Q : Ce serait le partage
d'une chose complexe, quelque chose entre l'angoisse de la relation à
nouer et le bonheur de la reconnaissance sociale ?
A.A-G.: Oui, mais il ne veut pas faire peser son angoisse sur moi. Il veut
plutôt partager l'accueil qui lui est fait. Quand il est invité : ces
contacts, ce côté chaleureux de la rencontre. Il a de plus en plus besoin
de se déplacer. Lui qui à un moment se croyait sédentaire a besoin de
partir, de découvrir des gens, des lieux...
Dans notre vie à Carpentras, Pierre se plaint de ne pas avoir de contacts,
de communication dans le quotidien. Comment s'en étonner avec toutes les
affaires, la situation politique dans la ville, etc. Restant à la maison,
qu'il aime beaucoup et qui heureusement est en campagne, il n'a pas non
plus de contacts professionnels. Vu son activité d'écrivain, ou bien on
lui écrit, ou il écrit, mais partager le quotidien, c'est rare.

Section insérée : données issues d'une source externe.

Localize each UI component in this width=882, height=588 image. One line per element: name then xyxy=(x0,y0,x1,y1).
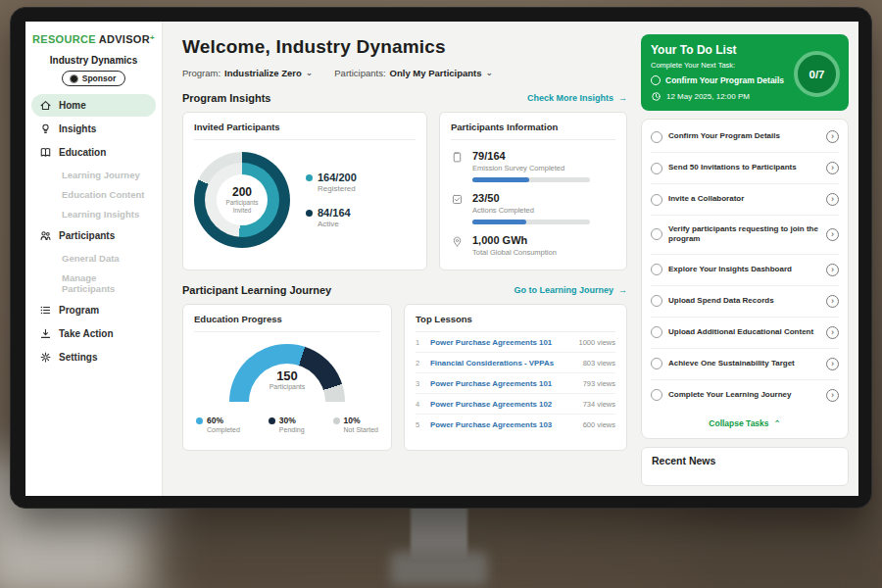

Q : Ces contacts alimentent
son écriture.
A.A-G. : Forcément ! Mais jamais il n'a directement écrit un texte sur un
déplacement. Cela répond à un besoin de relations sociales. Quand ce
manque est comblé il repart mieux sur sa propre création.
L'épreuve
de la métamorphose
A.A-G.: Dans ses textes
récents, et surtout dans le dernier recueil "Je ne suis pas un héros",
Pierre me fait intervenir comme personnage, ce qui est nouveau! "[...] ma
femme me dit [...] etc.". Vous l'avez remarqué, je suppose ! Il ne le
faisait pas du tout dans les textes antérieurs. Dans "Chronique des faits"
il y avait Ian, le chien qui est mort maintenant. A partir des textes du
"Héros" - je suis présente en tant que "la femme de l'écrivain".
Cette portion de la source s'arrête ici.